§ **WHAT NEEDS TO BE DONE**: Which lines below fall between the one containing "อ่านครบ 77 จังหวัดทั่วประเทศ" and the one containing "และเป้าหมายของสถานศึกษาด้วย"? Repeat them exactly, counting both of those lines, and add nothing else.

§ **INFORMATION SHOWN**:

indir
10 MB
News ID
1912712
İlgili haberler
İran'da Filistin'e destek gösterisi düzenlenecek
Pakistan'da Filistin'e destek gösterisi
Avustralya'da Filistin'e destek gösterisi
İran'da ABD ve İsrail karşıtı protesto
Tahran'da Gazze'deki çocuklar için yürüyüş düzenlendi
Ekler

---

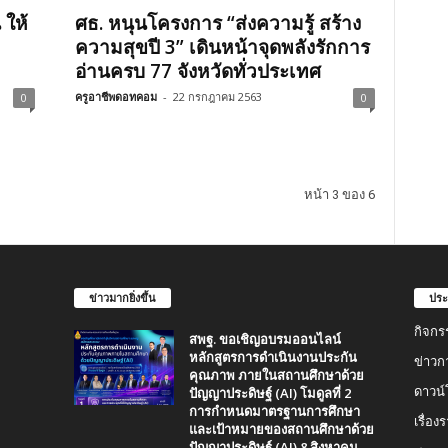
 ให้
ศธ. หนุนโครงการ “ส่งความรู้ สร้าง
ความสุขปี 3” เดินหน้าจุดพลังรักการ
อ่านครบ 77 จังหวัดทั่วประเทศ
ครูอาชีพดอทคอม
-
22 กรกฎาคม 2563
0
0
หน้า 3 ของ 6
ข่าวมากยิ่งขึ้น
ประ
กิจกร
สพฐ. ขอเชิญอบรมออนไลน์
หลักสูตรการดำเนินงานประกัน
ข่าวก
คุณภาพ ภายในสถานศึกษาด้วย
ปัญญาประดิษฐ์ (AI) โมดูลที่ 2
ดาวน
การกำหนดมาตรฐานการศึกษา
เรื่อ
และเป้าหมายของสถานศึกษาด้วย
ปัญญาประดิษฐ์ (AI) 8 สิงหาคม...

---

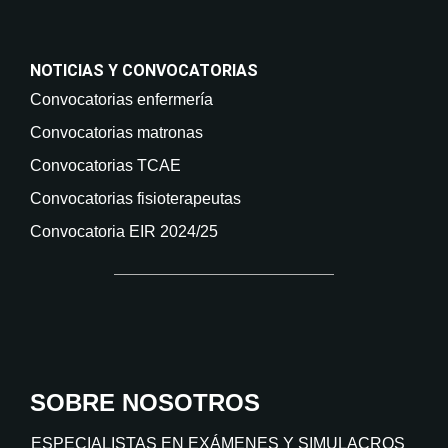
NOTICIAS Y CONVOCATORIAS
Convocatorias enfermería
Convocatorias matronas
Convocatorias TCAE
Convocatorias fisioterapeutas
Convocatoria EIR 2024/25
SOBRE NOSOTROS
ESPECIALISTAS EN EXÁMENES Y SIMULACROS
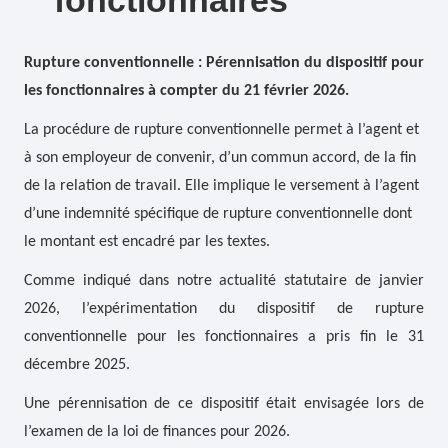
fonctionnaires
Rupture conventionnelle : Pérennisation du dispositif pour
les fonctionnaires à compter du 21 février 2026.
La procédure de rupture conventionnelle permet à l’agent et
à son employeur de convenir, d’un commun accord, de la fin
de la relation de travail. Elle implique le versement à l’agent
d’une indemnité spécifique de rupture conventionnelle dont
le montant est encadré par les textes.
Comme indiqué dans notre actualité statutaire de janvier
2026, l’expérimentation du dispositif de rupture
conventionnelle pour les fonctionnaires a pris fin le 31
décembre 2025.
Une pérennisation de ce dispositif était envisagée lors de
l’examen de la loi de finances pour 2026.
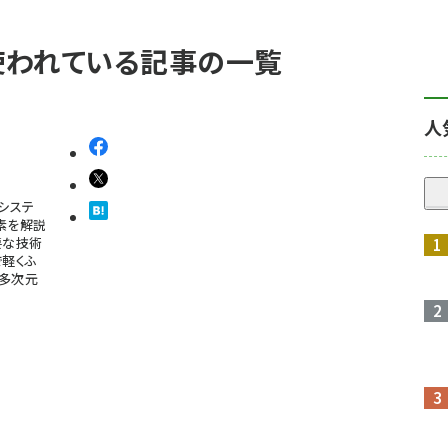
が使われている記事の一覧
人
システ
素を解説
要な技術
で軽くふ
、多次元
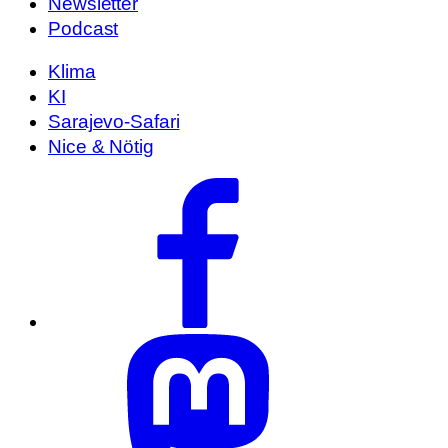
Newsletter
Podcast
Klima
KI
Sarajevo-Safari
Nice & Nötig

§ **SOLUTION TO THE PROBLEM**:
อ่านครบ 77 จังหวัดทั่วประเทศ
ครูอาชีพดอทคอม
-
22 กรกฎาคม 2563
0
0
หน้า 3 ของ 6
ข่าวมากยิ่งขึ้น
ประ
กิจกร
สพฐ. ขอเชิญอบรมออนไลน์
หลักสูตรการดำเนินงานประกัน
ข่าวก
คุณภาพ ภายในสถานศึกษาด้วย
ปัญญาประดิษฐ์ (AI) โมดูลที่ 2
ดาวน
การกำหนดมาตรฐานการศึกษา
เรื่อ
และเป้าหมายของสถานศึกษาด้วย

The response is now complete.